Department of Molecular Biology and Genetics, Cornell University, Ithaca, New York, United States of America.
PLoS Genet. 2012;8(3):e1002610. doi: 10.1371/journal.pgen.1002610. Epub 2012 Mar 29.
DNA sequence and local chromatin landscape act jointly to determine transcription factor (TF) binding intensity profiles. To disentangle these influences, we developed an experimental approach, called protein/DNA binding followed by high-throughput sequencing (PB-seq), that allows the binding energy landscape to be characterized genome-wide in the absence of chromatin. We applied our methods to the Drosophila Heat Shock Factor (HSF), which inducibly binds a target DNA sequence element (HSE) following heat shock stress. PB-seq involves incubating sheared naked genomic DNA with recombinant HSF, partitioning the HSF-bound and HSF-free DNA, and then detecting HSF-bound DNA by high-throughput sequencing. We compared PB-seq binding profiles with ones observed in vivo by ChIP-seq and developed statistical models to predict the observed departures from idealized binding patterns based on covariates describing the local chromatin environment. We found that DNase I hypersensitivity and tetra-acetylation of H4 were the most influential covariates in predicting changes in HSF binding affinity. We also investigated the extent to which DNA accessibility, as measured by digital DNase I footprinting data, could be predicted from MNase-seq data and the ChIP-chip profiles for many histone modifications and TFs, and found GAGA element associated factor (GAF), tetra-acetylation of H4, and H4K16 acetylation to be the most predictive covariates.
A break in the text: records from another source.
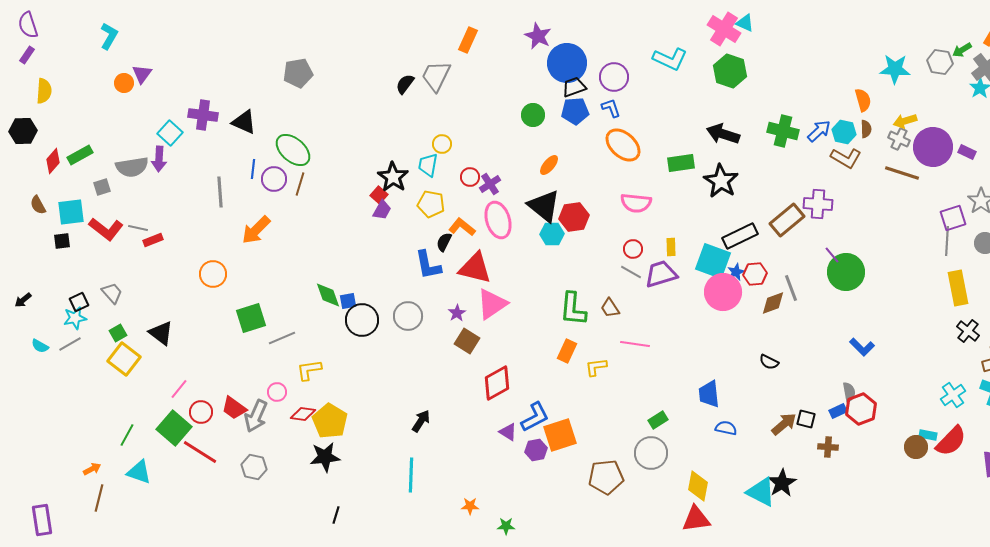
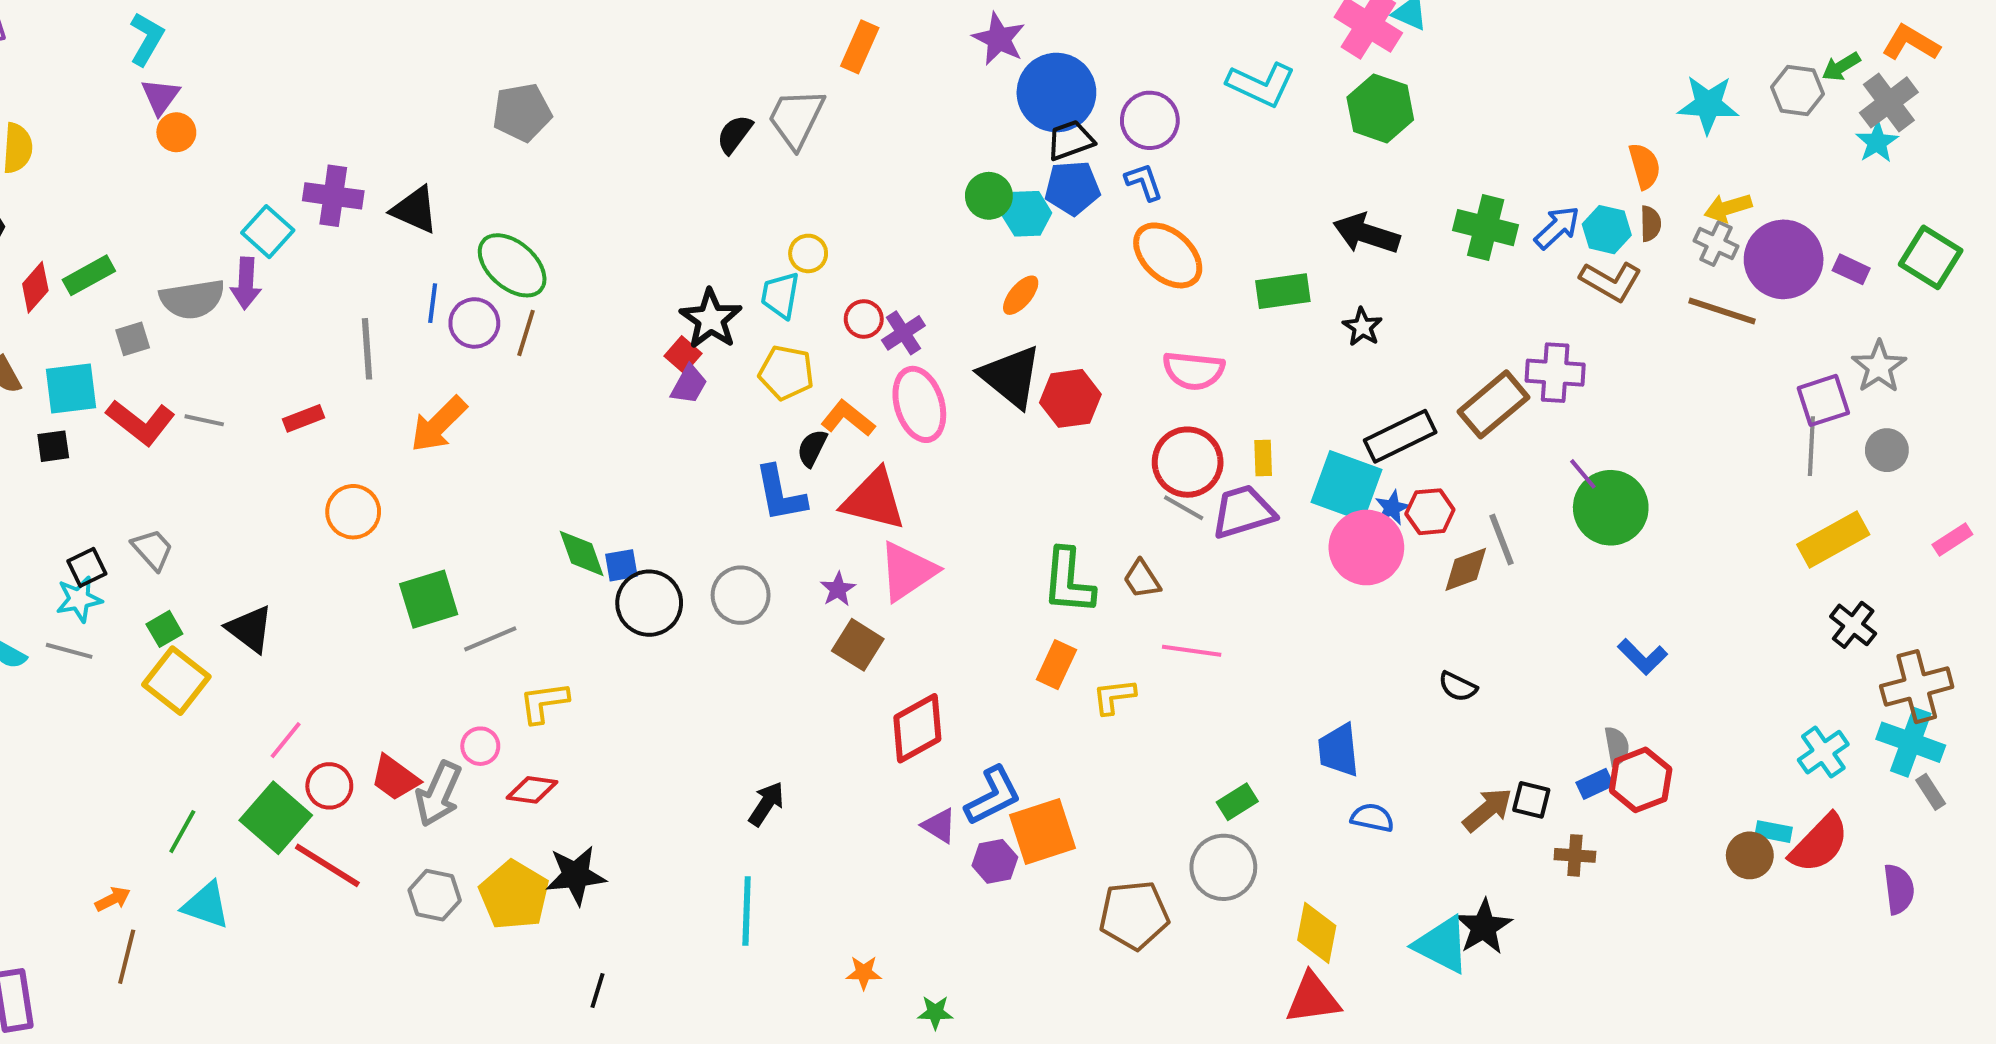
purple triangle: (142, 74) -> (160, 96), moved
black star: (721, 181) -> (1362, 327), size x0.6
cyan hexagon: (552, 234) -> (1027, 214), moved
red rectangle: (153, 240) -> (303, 418), moved
red circle: (633, 249) -> (1188, 462), size x1.8
yellow rectangle: (958, 288) -> (1833, 540), turned 72
gray line: (70, 344) -> (69, 651), turned 45
yellow pentagon: (330, 421) -> (514, 895), moved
Lastly, we generated an unbiased model of HSF binding sequences, which revealed distinct biophysical properties of the HSF/HSE interaction and a previously unrecognized substructure within the HSE. These findings provide new insights into the interplay between the genomic sequence and the chromatin landscape in determining transcription factor binding intensity.
DNA 序列和局部染色质结构共同决定了转录因子(TF)的结合强度谱。为了理清这些影响,我们开发了一种实验方法,称为蛋白/DNA 结合后高通量测序(PB-seq),该方法允许在没有染色质的情况下,对全基因组的结合能谱进行特征描述。我们将该方法应用于果蝇热休克因子(HSF),该因子在受到热休克应激后可诱导地结合靶 DNA 序列元件(HSE)。PB-seq 涉及用重组 HSF 孵育剪切的裸露基因组 DNA,将 HSF 结合和 HSF 游离的 DNA 分开,然后通过高通量测序检测 HSF 结合的 DNA。我们将 PB-seq 结合谱与体内 ChIP-seq 观察到的结合谱进行了比较,并开发了统计模型,根据描述局部染色质环境的协变量来预测观察到的与理想化结合模式的偏差。我们发现,DNase I 超敏性和 H4 的四乙酰化是预测 HSF 结合亲和力变化的最具影响力的协变量。我们还研究了 DNA 可及性(通过数字 DNase I 足迹数据测量)在多大程度上可以从 MNase-seq 数据和许多组蛋白修饰和 TF 的 ChIP-chip 图谱中预测出来,发现 GAGA 元件相关因子(GAF)、H4 的四乙酰化和 H4K16 乙酰化是最具预测性的协变量。最后,我们生成了一个 HSF 结合序列的无偏模型,该模型揭示了 HSF/HSE 相互作用的独特物理性质和 HSE 内的一个以前未被识别的亚结构。这些发现为确定转录因子结合强度的基因组序列和染色质景观之间的相互作用提供了新的见解。